Re: find "x" quantity newest files in a dir
by grinder (Bishop) on Jun 27, 2001 at 13:04 UTC
|
Use the file names as hash keys, and assign the age of the file to the hash value. Then sort the hash by value, and skip over the first ten. The rest you can blow away or otherwise do as you please. Something like this should get you started:
#! /usr/bin/perl -w
use strict;
my $directory = shift || '.';
opendir D, $directory or die "Cannot open directory $directory: $!\n";
my %age;
while( defined( my $file = readdir D )) {
next if $file eq '.' or $file eq '..';
my $canonical = "$directory/$file";
$age{$canonical} = (stat $canonical)[9];
}
closedir D;
my $count = 0;
foreach my $file ( sort {$age{$b} <=> $age{$a}} keys %age ) {
next if ++$count < 10;
print "$file (@{[scalar localtime $age{$file}]})\n";
# or unlink $file if you are feeling brave
}
update: Oops! I had the equality operator around the wrong way. As things stood, this code would have unlinked the ten most recent files and kept the rest! It's now around the right way. (Tip o' the hat to tomhukins). Also changed the code to reflect the sane comments of tachyon below.
-- g r i n d e r
| [reply] [Watch: Dir/Any] [d/l] |
|
Nice post grinder ++ A couple of problems with your code though. First you need to
specify the full path to the files for stat - outside of the ./ dir your code returns the dreaded 1970 date for everything.

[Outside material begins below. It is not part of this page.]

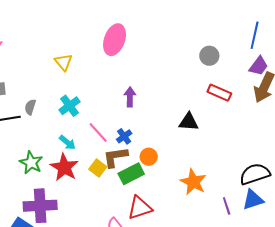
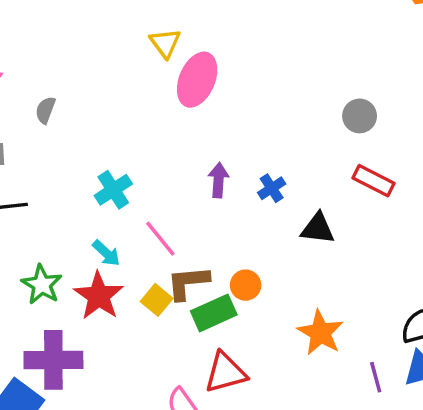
yellow triangle: (63, 62) -> (165, 43), moved
gray semicircle: (30, 107) -> (45, 110), moved
blue cross: (124, 136) -> (272, 188), moved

Second you use $count = 0; next if $count++ > 10 which saves the first 11 files as $count is 0 to start (File 1), 10 at file 11 (still not > 10)
and 11 at file 12. You need either >=10 or ++$count. No doubt this relates to the reversal of the inequality.
I have supplied some reassuring test code below which lists the files with date and shows what will get unlinked. You also need the full path for
the unlink.
cheers
tachyon
use strict;
my $directory = 'c:/windows';
opendir D, $directory or die "Cannot open directory $directory: $!\n";
my %age;
while( my $file = readdir D ) {
next if $file eq '.' or $file eq '..';
$age{"$directory/$file"} = (stat "$directory/$file")[9];
}
closedir D;
my $count = 0;
foreach my $file ( sort {$age{$b} <=> $age{$a}} keys %age ) {
if ($count++ < 10) {
print "Newest: $file (@{[scalar localtime $age{$file}]})\n";
}
else {
print "For Delete: $file (@{[scalar localtime $age{$file}]})\n
+";
# unlink $file; # uncomment at your own risk!
}
}
| [reply] [Watch: Dir/Any] [d/l] |
Re: find "x" quantity newest files in a dir
by Aighearach (Initiate) on Jun 27, 2001 at 13:39 UTC
|
perl -e '@sorted = sort { -M $a <=> -M $b } </path/*>; unlink foreach
+@sorted[10..$#sorted]'
-- Snazzy tagline here
| [reply] [Watch: Dir/Any] [d/l] |
|
| [reply] [Watch: Dir/Any] |
|
unlink accepts a list, so you might say:
unlink @sorted[10..$#sorted] if @sorted > 10;
| [reply] [Watch: Dir/Any] [d/l] |
Re: find "x" quantity newest files in a dir
by clemburg (Curate) on Jun 27, 2001 at 14:24 UTC
|
I found this to be an interesting exercise in Date::Pcalc
(this is the Perl only version of Date::Calc).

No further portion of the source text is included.